Seven of the 12 longwall panels at Ulan West are each longer than 7 km, which has increased development demands. “We can longwall retreat for over 12 months at a time before we do longwall moves,” Murray says. To help keep pace, the mine invested in two Sandvik MB650 bolter miners, rapid roadway development units for simultaneous cutting and bolting. “We needed fast advancing development equipment that can hold many metres of mesh, consumables and corresponding bolts to minimize restocking,” Murray says. “That allows us to maximise the bolter miner’s advantages.”

Ulan West operated the first MB machine in front of a shuttle car. “The MB650 is strong at getting good, long development runs, well suited for our long development panels,” Murray says. “Even in front of a shuttle car, the MB650 proved advantageous over the previous machine we had.” Ultimately the mine opted to implement a flexible conveyor train (FCT) continuous haulage system to reduce haulage bottlenecks. Sandvik worked with Ulan West to ensure a seamless integration between the bolter miner and the FCT and optimise the capability of the total development system.

“One of the disadvantages around the longer panels is, the more development you’re required to do,” Murray says. “Having the continuous haulage system in the mine gave us the advantage of removing the shuttle car constraints. Getting the continuous cut and bolt machine in front of that now removes the bolting and cutting constraints. The MB machine enables us to take full advantage of our system. The rates are consistently high.”

The mine steadily advances as many as nine metres per hour with Sandvik MB650. “The metres that the machine can cut with the uptime that we’re getting is just unbelievable,” Bray says. “I haven’t seen that sort of meterage rate cut before, in New South Wales, at least, anyway. Any problems we’ve had have been other areas of the panel that have let the MB650 down, rather than the MB650 letting the rest of the panel down. It’s been great for reliability.”

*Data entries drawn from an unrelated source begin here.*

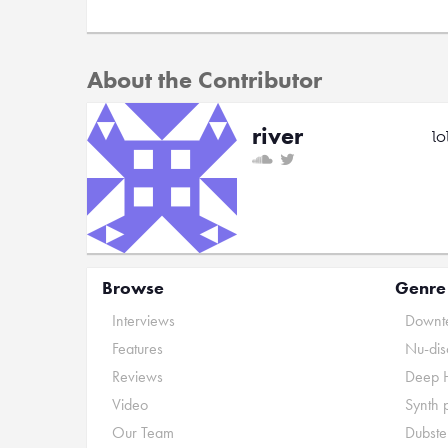
About the Contributor
river
lo
Browse
Genre
Interviews
Downte
Features
Nu-dis
Reviews
Deep 
Video
Synth 
Our Team
Dubste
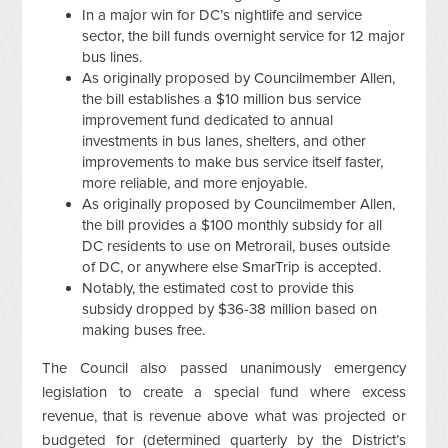
In a major win for DC’s nightlife and service
sector, the bill funds overnight service for 12 major
bus lines.
As originally proposed by Councilmember Allen,
the bill establishes a $10 million bus service
improvement fund dedicated to annual
investments in bus lanes, shelters, and other
improvements to make bus service itself faster,
more reliable, and more enjoyable.
As originally proposed by Councilmember Allen,
the bill provides a $100 monthly subsidy for all
DC residents to use on Metrorail, buses outside
of DC, or anywhere else SmarTrip is accepted.
Notably, the estimated cost to provide this
subsidy dropped by $36-38 million based on
making buses free.
The Council also passed unanimously emergency
legislation to create a special fund where excess
revenue, that is revenue above what was projected or
budgeted for (determined quarterly by the District’s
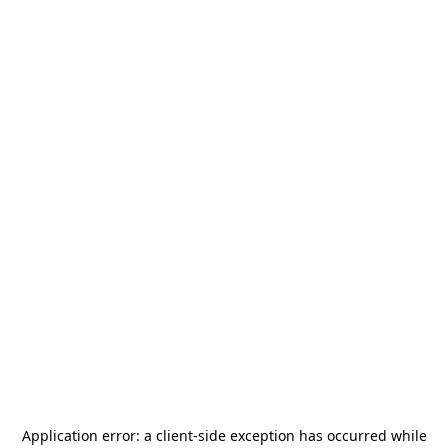
Application error: a
client
-side exception has occurred while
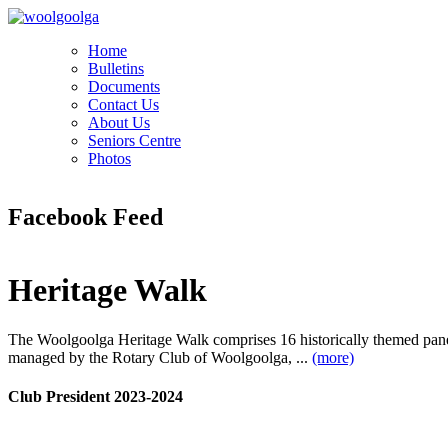
Home
Bulletins
Documents
Contact Us
About Us
Seniors Centre
Photos
Facebook Feed
Heritage Walk
The Woolgoolga Heritage Walk comprises 16 historically themed pan
managed by the Rotary Club of Woolgoolga, ...
(more)
Club President 2023-2024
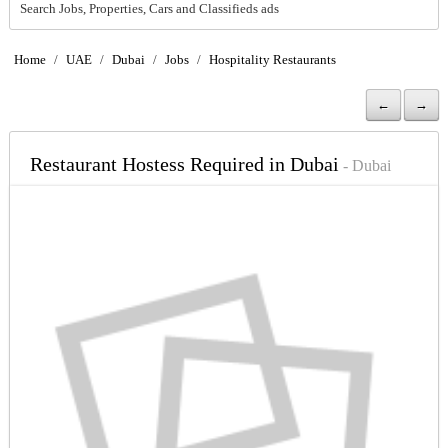
Search Jobs, Properties, Cars and Classifieds ads
Home
/
UAE
/
Dubai
/
Jobs
/
Hospitality Restaurants
←
→
Restaurant Hostess Required in Dubai
- Dubai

The bolter miner features the Sandvik automatic cutting system – nicknamed AutoCut – designed to enable a consistently accurate profile and improved roadway quality. The AutoCut system guides the cutter boom to cut the required section within a pre-given profile contour. The bolter miner’s PLC calculates necessary boom cutting traces based on operator input parameters. “It’s so simple,” Bray says. “We just find the height that we want on the roof and just press ‘start Auto’ and it cuts 3.2 m every time. As long as we set the machine to the same angle as the seam, you can’t dig a hole, you can’t go wrong. It couldn’t get any easier to drive.” The AutoCut system and semi-auto bolting enable Ulan West operators to shift their focus from simple, repetitive tasks to solving problems and developing ideas for process improvements. “The MB650 improves our efficiency and consistency while also allowing us to remove our operators from dustier, noisier environments,” Murray says.

After a year of operation Ulan West is impressed with the cutting performance, bolting capabilities and reliability of Sandvik MB650. “This MB650 machine in front of the continuous haulage system is our plan going forward,” Murray says. “Our focus is to have a priority development panel producing with an FCT all the time and we’ll have a secondary panel which will be an MB650 with a shuttle car, so the MB is our current plan for the rest of the life of mine.”